Prof. Hadjicostandi: There is a significant amount of reading for the course. Readings come from a variety of sources from a textbook, websites, selected book chapters, and white papers. Videos and photographs are also used as visual learning tools. Students can expect to do writing for several assignments. Students will also learn from conducting observations that they encounter at home, school, work, civic and community engagements, and environment. Students are tested periodically on the materials covered. Tests typically consist of multiple choice, matching, true/false, short essay, and fill in the blank questions. All exercises are open book/open notes. However, quizzes are based on the textbook and students (especially ones who wish to take the CLEP exam) will need to be prepared.
Class Central: Can you tell me a little about UTPB?
Prof. Hadjicostandi: UTPB is a University of Texas System campus. We are located in Odessa Texas. The campus draws a significant number of students from the surrounding west Texas towns. Recently, we have expanded our campus and student options. Additional on-campus housing has been built for both traditional students and married student housing. The addition of the Engineering and nursing programs along with the expansion into online instruction has brought about tremendous growth. In 2016, we’ll begin a football program. Our campus President, Dr. David Watts, is a sociologist. We are glad to have him on our team.
Class Central: Finally, given that you have a connection to Greece, do you have any observations on what Greeks are going through with the current financial turmoil?
Prof. Hadjicostandi: This topic very close to my heart–I can first of all say that the situation is extremely complex and would require deep historical, political, economic and social analysis. In a nutshell, the severe recession, capital control and austerity measures that have been placed on the people of Greece over the past five years have affected the socioeconomic fabric of the entire society.

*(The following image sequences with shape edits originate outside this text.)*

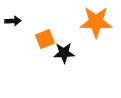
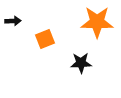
orange star: moved 1 px right
black star: moved 17 px right, 10 px down
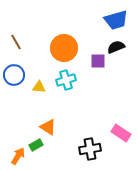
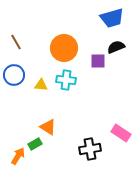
blue trapezoid: moved 4 px left, 2 px up
cyan cross: rotated 24 degrees clockwise
yellow triangle: moved 2 px right, 2 px up
green rectangle: moved 1 px left, 1 px up
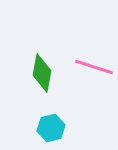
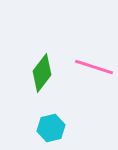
green diamond: rotated 27 degrees clockwise
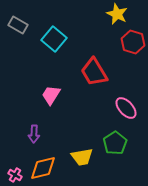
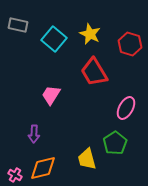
yellow star: moved 27 px left, 20 px down
gray rectangle: rotated 18 degrees counterclockwise
red hexagon: moved 3 px left, 2 px down
pink ellipse: rotated 70 degrees clockwise
yellow trapezoid: moved 5 px right, 2 px down; rotated 85 degrees clockwise
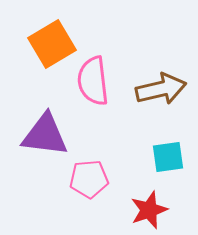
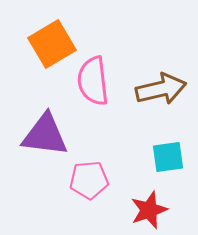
pink pentagon: moved 1 px down
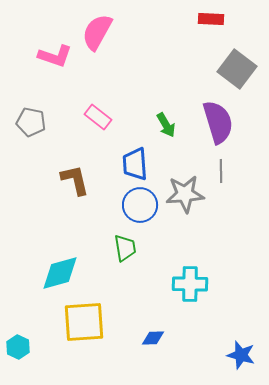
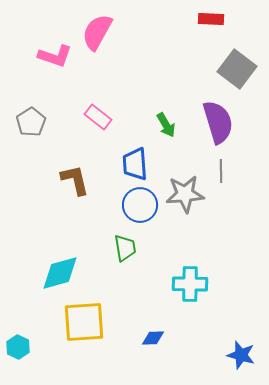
gray pentagon: rotated 28 degrees clockwise
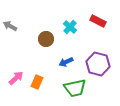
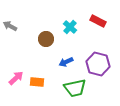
orange rectangle: rotated 72 degrees clockwise
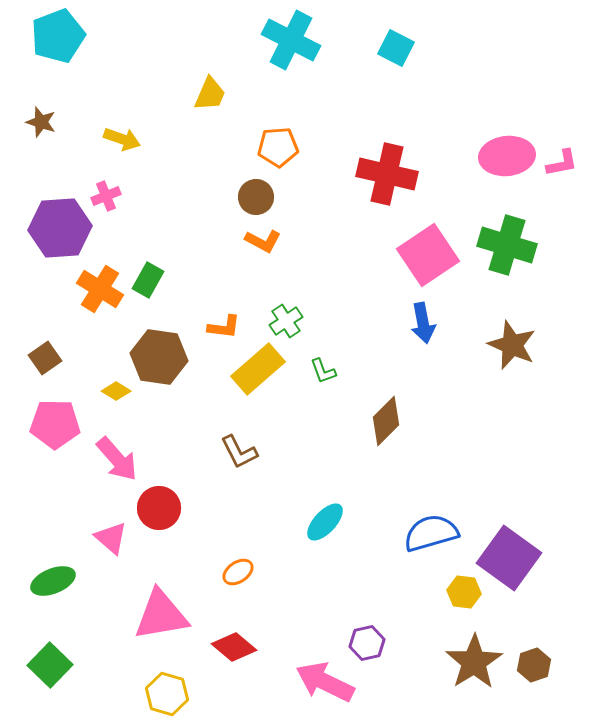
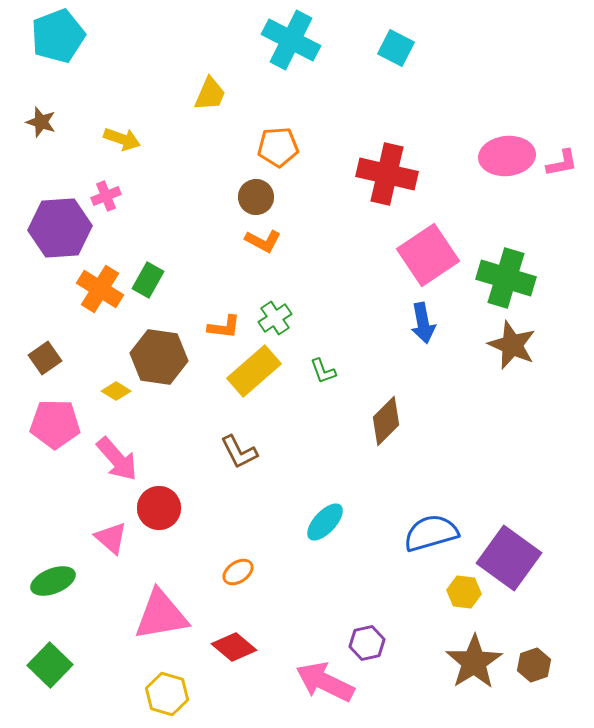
green cross at (507, 245): moved 1 px left, 33 px down
green cross at (286, 321): moved 11 px left, 3 px up
yellow rectangle at (258, 369): moved 4 px left, 2 px down
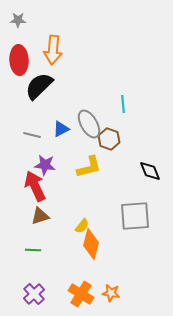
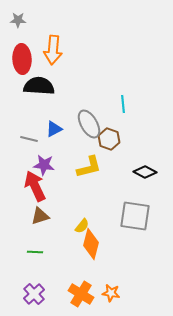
red ellipse: moved 3 px right, 1 px up
black semicircle: rotated 48 degrees clockwise
blue triangle: moved 7 px left
gray line: moved 3 px left, 4 px down
purple star: moved 1 px left
black diamond: moved 5 px left, 1 px down; rotated 40 degrees counterclockwise
gray square: rotated 12 degrees clockwise
green line: moved 2 px right, 2 px down
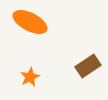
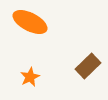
brown rectangle: rotated 10 degrees counterclockwise
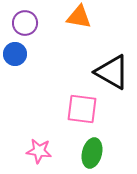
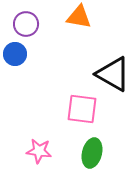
purple circle: moved 1 px right, 1 px down
black triangle: moved 1 px right, 2 px down
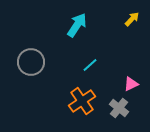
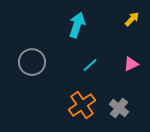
cyan arrow: rotated 15 degrees counterclockwise
gray circle: moved 1 px right
pink triangle: moved 20 px up
orange cross: moved 4 px down
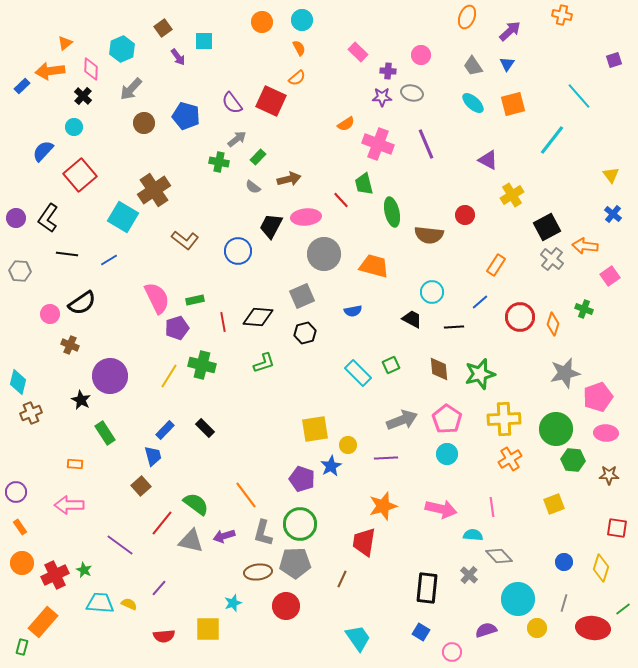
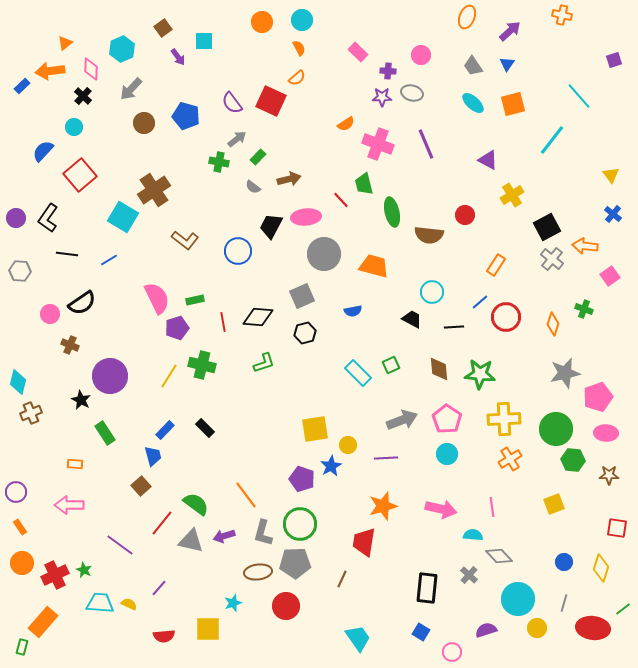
red circle at (520, 317): moved 14 px left
green star at (480, 374): rotated 20 degrees clockwise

The high levels of unemployment among the youth and adults alike have created a feeling of great instability and concern among the Greek people. The extremely high numbers of suicides and rates of migration of the youth, which created an even more pronounced brain drain, are visible results of the conditions in Greece. Economic development in the country has been shrinking and local businesses have been struggling to remain afloat, thus the creation of a possible reduced level of incentive among some individuals. Despite all that, the beauty of my loving land is still attracting visitors in great numbers.